Which brings us to a central point in Wasteland: Makers of consumer products have historically attempted to lay our waste problems at the feet of consumers. Through the vigorous promotion of recycling and the funding of front groups like Keep America Beautiful, Franklin-Wallis writes, U.S. industry wants us as buyers to take the lead in responsible waste management—while we keep buying. Meanwhile, in the shadows, corporations and their lobbies work aggressively to block laws that would place more responsibility for waste management on producers—which, by the way, generate a significant portion of our waste before their products ever make it to the shelves in our stores.

Paper/cardboard bales in Mexico. (Photo courtesy Alfonso Navarro)

Since the middle of the last century, marketing gurus have promoted and extolled the single-use, throw-away society. As Franklin-Wallis points out, U.S. industry has not needed much prodding. The plastics industry stands out here: If we as consumers just make the effort to recycle our plastic packaging and products, plastics companies can make and sell more stuff. Fortunately, a growing number of communities are not buying this line. Unfortunately, many state legislatures—including North Carolina’s—have been successfully captured by the plastics industry and have legally preempted local efforts to regulate things like plastic bags.

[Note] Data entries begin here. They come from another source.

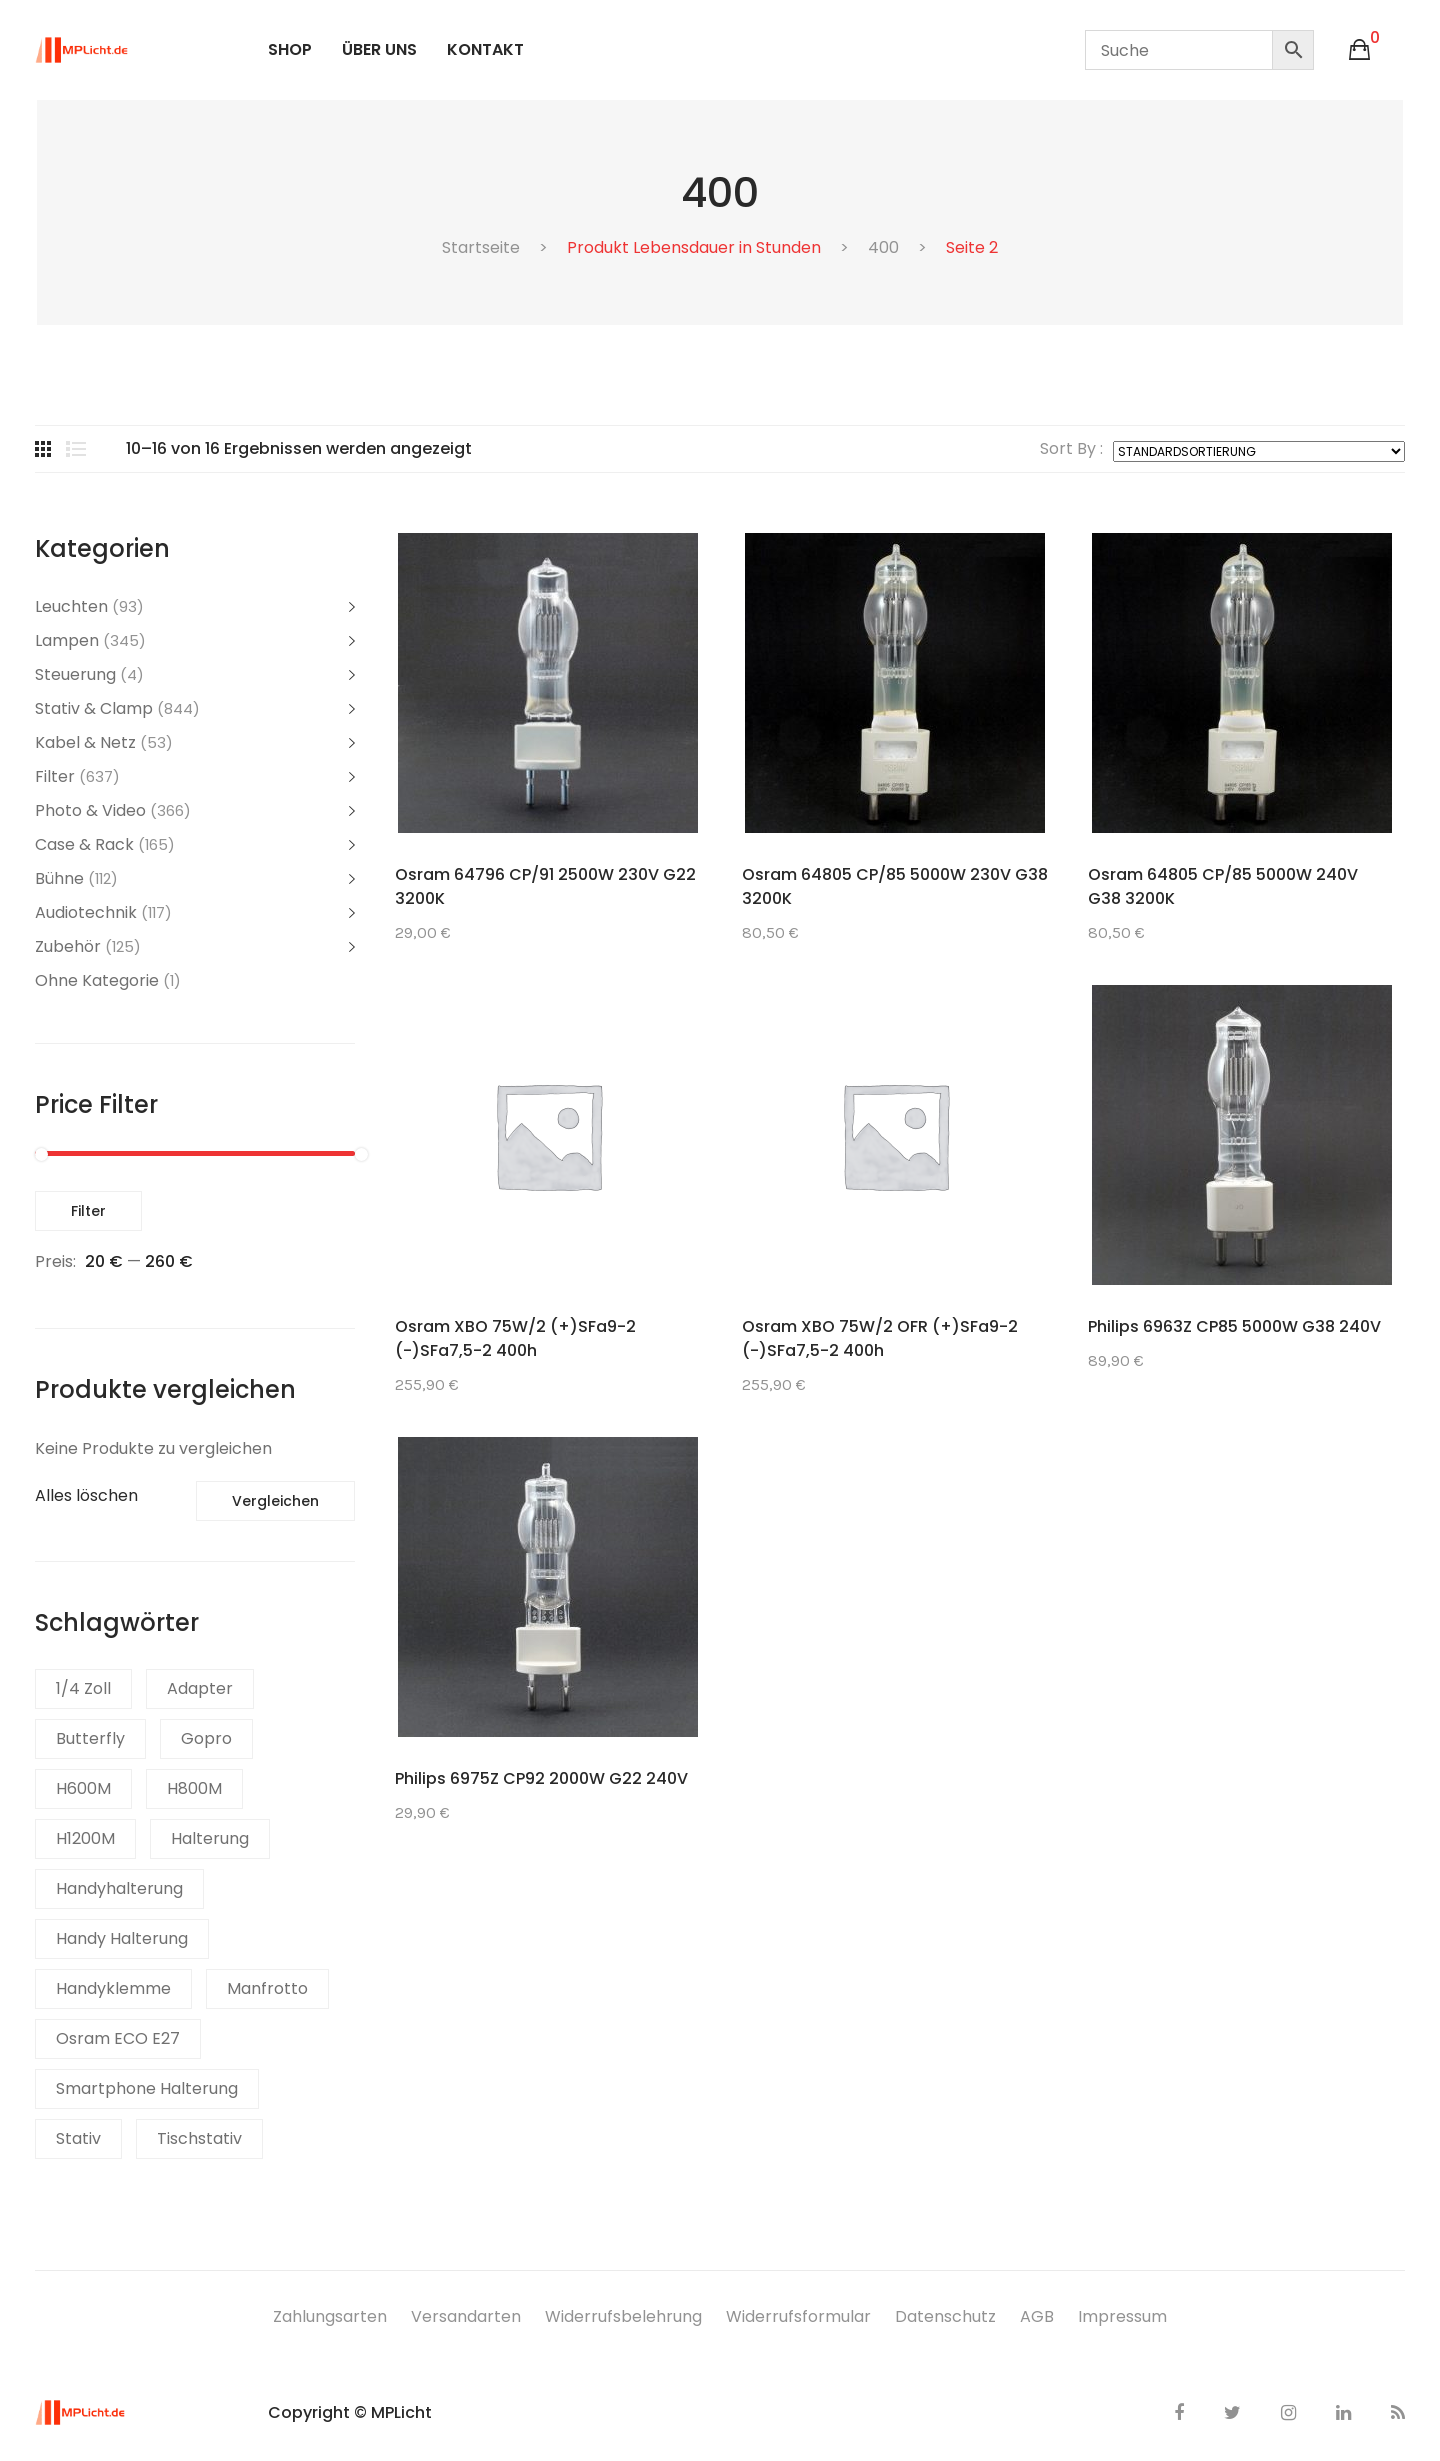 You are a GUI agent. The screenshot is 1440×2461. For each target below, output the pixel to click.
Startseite (481, 247)
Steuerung (75, 674)
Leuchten (71, 606)
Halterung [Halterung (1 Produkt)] (210, 1838)
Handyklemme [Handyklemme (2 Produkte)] (113, 1988)
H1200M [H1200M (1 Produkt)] (85, 1838)
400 (883, 247)
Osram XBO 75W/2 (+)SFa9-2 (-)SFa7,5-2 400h (515, 1338)
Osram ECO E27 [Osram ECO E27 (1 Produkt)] (118, 2038)
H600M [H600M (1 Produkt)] (83, 1788)
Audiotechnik (86, 912)
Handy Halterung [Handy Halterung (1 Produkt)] (122, 1938)
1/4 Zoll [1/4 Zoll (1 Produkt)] (83, 1688)
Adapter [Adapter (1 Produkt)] (200, 1688)
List (76, 449)
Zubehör (68, 946)
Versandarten (466, 2316)
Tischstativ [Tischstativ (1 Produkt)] (199, 2138)
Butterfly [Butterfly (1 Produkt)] (90, 1738)
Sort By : (1071, 449)
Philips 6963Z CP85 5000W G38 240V (1234, 1326)
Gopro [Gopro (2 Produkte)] (206, 1738)
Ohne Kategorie (97, 980)
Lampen (67, 640)
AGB (1037, 2316)
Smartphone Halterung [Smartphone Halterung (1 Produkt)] (147, 2088)
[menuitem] (290, 50)
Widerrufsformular (798, 2316)
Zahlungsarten (330, 2316)
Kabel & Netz (85, 742)
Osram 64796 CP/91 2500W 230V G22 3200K (545, 886)
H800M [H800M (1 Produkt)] (194, 1788)
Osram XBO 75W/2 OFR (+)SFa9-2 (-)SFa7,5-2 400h (880, 1338)
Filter (55, 776)
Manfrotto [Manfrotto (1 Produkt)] (267, 1988)
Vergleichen (275, 1501)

Keep recycling, but rethink consumption

What should we take away from all this? Don’t Waste Durham doesn’t suggest that we stop recycling, despite the recycling industry's flaws and intensive resource use. From an environmental justice standpoint at the very least, the more waste we Durhamites can divert from the Sampson County Landfill, the less we burden the surrounding, low-income community with the facility’s pollution.

We are the demand side, and if we can “demand” with more discrimination—whether by buying less or by buying smarter—we can reduce our own generation of waste and get companies to respond with more responsible production practices.

We also urge people to continue giving their outdated or unused clothing to charity, and we encourage people to reuse and repurpose items where possible. Reuse is, of course, Don’t Waste Durham’s core mission. Through programs like Boomerang Bag and Green To Go, we aim to reduce our community’s impact on the environment and human health and to support a sustainable and more equitable local economy.

But more than that: Because so much waste is generated from the processes that make what we want, we suggest taking a longer look at what we buy and whether we really need all the stuff that we think we do.

It’s not all on us. Corporations need to play their part, and we need to support legislation that compels them to do so. But we are the demand side, and if we can “demand” with more discrimination—whether by buying less or by buying smarter—we can reduce our own generation of waste and get companies to respond with more responsible production practices.

Wasteland: The Secret World of Waste and the Urgent Search for a Cleaner Future, was published in 2023 by Hachette Book Group, Inc., New York, NY. Headline banner photo: waste dump in Nicaragua, courtesy Hermes Rivera.